Sometimes it was me on the sorting table, spreading piles of the fruit, the sugary juice and tattered skins and globules of the flesh and countless seed coating my arms up past my elbows. My t-shirt stained purple. That freedom of being dirty, caked in the work, knowing its inevitability and taking pride that your work leaves its mark on you, that keeps you going until someone calls lunch. I sprayed down my arms and face with the hose and we ate bread and cheese and drank someone else's effort.

After lunch and there was more to do. The food revived us but the muscles started getting sore. From aches to burns to the uncountable lacerations on the hands and anywhere else a limb took the hit instead of the fruit.

It got hot but there was a breeze. From one job to another, when something needed to wait, there was always something else to do. Either up ladders or in the bottom of a vat, shoes off, pushing the last of the macerated and fermented grape detritus into the press, to squeeze that last bit out. To get those final drops of quality juice, for it to age and mature and eventually be put into a simple bottle.

At the end of the day we wandered into the Café Sola, filthy, caked in fruit, exhausted, waiting for the sore to set in for the evening. Beer never tasted so good.

My hands are cleaner now, the cuts healed. I feel a bit of loss. My muscles don't ache any more than usual. It's far colder here than it was there. I wake up after 530 whenever I can. Though, I'll confess, once or twice a week I'll raise my head in the dark and for a moment think it's time to get up.

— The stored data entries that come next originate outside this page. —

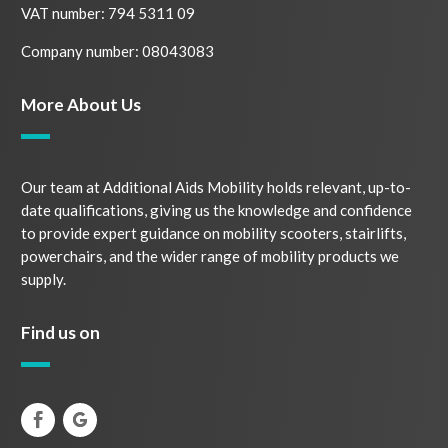
VAT number: 794 5311 09
Company number: 08043083
More About Us
Our team at Additional Aids Mobility holds relevant, up-to-
date qualifications, giving us the knowledge and confidence
to provide expert guidance on mobility scooters, stairlifts,
powerchairs, and the wider range of mobility products we
supply.
Find us on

And I look at a bottle of wine and I see terraced vineyards, vats of steel and barrels of oak, loose grapes like marbles, the pickers laughing at the lost American and smoking their roll-ups while gathering the harvest, the machines of the making: the press and pumps and destemmers. I hear the crackle of a fresh loaf at lunch, feel the warm, fermenting juice shoot between my fingers as I rack from one vat to the other. I listen to the winemaker's quiet words while tasting, hoping to hear 'bon' at the end of the sentence. And I think about electron microscopes, and the heads of needles, and the strange and alien universes held in the liquid encased in a simple glass bottle enclosed with a cork.

Or sometimes a screwcap.

2 comments:

Anonymous said...

This really has a flow to it. A hidden rhythm in the pour, like breathing. Honestly, it wasn't expected. I don't know what an electron microscope is, and the repetition in the beginning was putting me off. Now I realize that was the walk-up, so the reader falls harder at the part where you can sink in. Like an old Phillip Glass album. Or a red zin at 3AM.
Well played, my friend.
I really liked this, especially the aftertaste.

Richard said...

Electron microscopes are the most powerful in the world, and I was an insatiable science geek when I was a kid.

I'm glad you liked this. I'm pleased with it.